Looking at a pool with a ssd based separate intent log with a workload that
runs N clients each doing 256 concurrent synchronous ~8K writes over NFS.
All using the same FS from a single pool.
Normally, I see peaks of 20K+ writes per second (with 2 slog devices) on the server and ~2K zil_commit_writer per second. However during an spa_sync() we get much fewer zil_commit_writers; the latency of the calls go up considerably. This in turn causes more zfs_write to aggregate per zil_commit_writer which is normal.
The problem is a disproportionately large amount of zio_wait : if we're handling 3X more work per zil_commit_writer; we're waiting 30X more in zio_wait().
The attched script latoff3.d reports the avg latency of zil_commit_writer and
the avg number of writes per zil_commit_writer. We also report the avg time spent
in zio_wait. The more writes per commit the more wait is expected (time to drain memory to slog devices) but it should be more or less proportional. The numbers are separated
in 2 categories, during synch phase or outside of it.
Cote :We needed to set zfs_no_write_throttle to work around 6687412.
Scripts needs to run for >60 seconds to capture multiple sync phases.
While not synching, we handle 11 writes per zil_commit and zio_wait for 256 usec per zil_commit_writer.

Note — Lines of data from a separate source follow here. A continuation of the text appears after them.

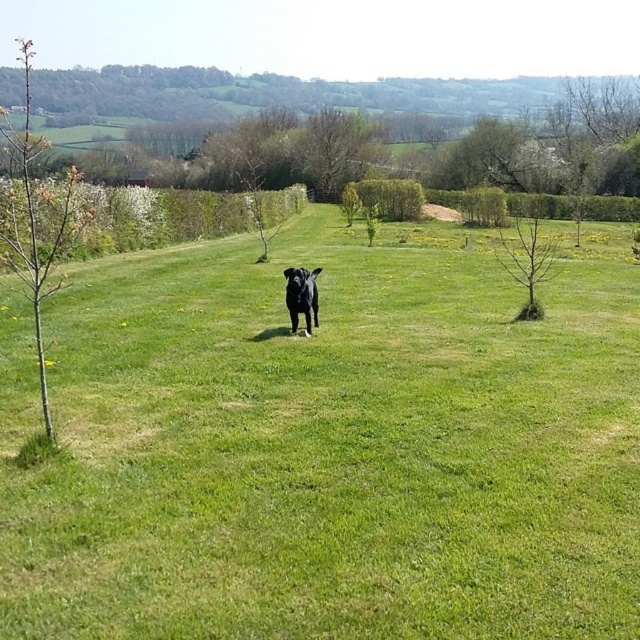 Question: Does green grassy field at center have a smaller size compared to black glossy dog at center?

Choices:
 (A) no
 (B) yes

Answer: (A)

Question: Which object is closer to the camera taking this photo?

Choices:
 (A) green leafy tree at left
 (B) green grassy field at center

Answer: (B)

Question: In this image, where is green grassy field at center located relative to black glossy dog at center?

Choices:
 (A) below
 (B) above

Answer: (A)

Question: Can you confirm if green grassy field at center is positioned below green leafy tree at left?

Choices:
 (A) yes
 (B) no

Answer: (A)

Question: Estimate the real-world distances between objects in this image. Which object is farther from the bare branch tree at center?

Choices:
 (A) green grassy field at center
 (B) green leafy tree at left
 (C) black glossy dog at center

Answer: (B)

Question: Which object appears farthest from the camera in this image?

Choices:
 (A) black glossy dog at center
 (B) green leafy tree at left
 (C) bare branch tree at center

Answer: (C) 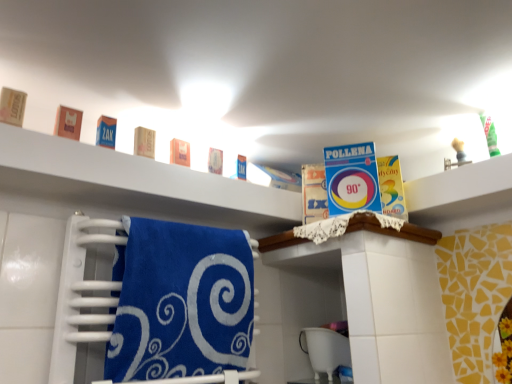 Question: Should I look upward or downward to see white plastic bucket at lower center?

Choices:
 (A) down
 (B) up

Answer: (A)

Question: Considering the relative sizes of matte brown soap at left, the first product when ordered from left to right, and blue cardboard box at upper left, the fifth product in the right-to-left sequence, in the image provided, is matte brown soap at left, the first product when ordered from left to right, thinner than blue cardboard box at upper left, the fifth product in the right-to-left sequence,?

Choices:
 (A) no
 (B) yes

Answer: (B)

Question: Is matte brown soap at left, the 7th product from the right, not close to blue cardboard box at upper left, which is the third product from left to right?

Choices:
 (A) yes
 (B) no

Answer: (B)

Question: Considering the relative positions of matte brown soap at left, the 7th product from the right, and blue cardboard box at upper left, which is the third product from left to right, in the image provided, is matte brown soap at left, the 7th product from the right, to the right of blue cardboard box at upper left, which is the third product from left to right, from the viewer's perspective?

Choices:
 (A) no
 (B) yes

Answer: (A)

Question: Is matte brown soap at left, the first product when ordered from left to right, shorter than blue cardboard box at upper left, the fifth product in the right-to-left sequence?

Choices:
 (A) no
 (B) yes

Answer: (A)

Question: Is blue cardboard box at upper left, which is the third product from left to right, a part of matte brown soap at left, the 7th product from the right?

Choices:
 (A) yes
 (B) no

Answer: (B)

Question: Considering the relative sizes of matte brown soap at left, the first product when ordered from left to right, and blue cardboard box at upper left, the fifth product in the right-to-left sequence, in the image provided, is matte brown soap at left, the first product when ordered from left to right, bigger than blue cardboard box at upper left, the fifth product in the right-to-left sequence,?

Choices:
 (A) yes
 (B) no

Answer: (A)

Question: From a real-world perspective, does satin blue towel at lower left sit lower than blue cardboard box at upper left, the fifth product in the right-to-left sequence?

Choices:
 (A) no
 (B) yes

Answer: (B)

Question: Considering the relative sizes of satin blue towel at lower left and blue cardboard box at upper left, which is the third product from left to right, in the image provided, is satin blue towel at lower left bigger than blue cardboard box at upper left, which is the third product from left to right,?

Choices:
 (A) no
 (B) yes

Answer: (B)

Question: Considering the relative sizes of satin blue towel at lower left and blue cardboard box at upper left, the fifth product in the right-to-left sequence, in the image provided, is satin blue towel at lower left smaller than blue cardboard box at upper left, the fifth product in the right-to-left sequence,?

Choices:
 (A) yes
 (B) no

Answer: (B)

Question: Is satin blue towel at lower left taller than blue cardboard box at upper left, which is the third product from left to right?

Choices:
 (A) no
 (B) yes

Answer: (B)

Question: Could blue cardboard box at upper left, which is the third product from left to right, be considered to be inside satin blue towel at lower left?

Choices:
 (A) no
 (B) yes

Answer: (A)

Question: Are satin blue towel at lower left and blue cardboard box at upper left, which is the third product from left to right, beside each other?

Choices:
 (A) no
 (B) yes

Answer: (A)

Question: From the image's perspective, is satin blue towel at lower left located above matte brown soap at left, the first product when ordered from left to right?

Choices:
 (A) yes
 (B) no

Answer: (B) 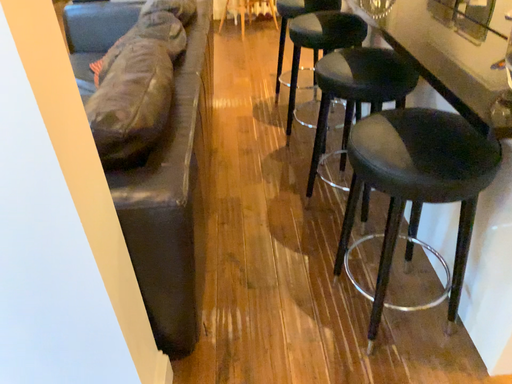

avg write cnt not-synching 11
avg zio_wait ns not-synching 256106
avg commit ns not-synching 481365
While synching, we handle 33 writes per zil_commit and zio_wait for 8342 usec per zil_commit_writer.
avg write cnt synching 33
avg zio_wait ns synching 8342496
avg commit ns synching 9044736
So here we're doing 33/11 = 3 times more work per zil_commit_writer for 8342496/256106 = 33 times more zio_wait.
What I think this says is that during sync phase, the I/O scheduler is inducing extra latency even for the critical zio that went to the slog devices. What this is causing is a cyclical drop in the number of zfs_write that are handled; the latency of them is also impacted.
I produced this to an AR (fw_28 ~snv_87) using 6 clients (v2c02...) running the attached oltp2 benchmark.
Mountpoint is /v4
for h in v2c02 v2c04 v2c05 v2c06 v2c07 v2c08; do
ssh root@$h TIME=10 RRRATIO=100 oltp2 arhost /v4 1000000 100 1
done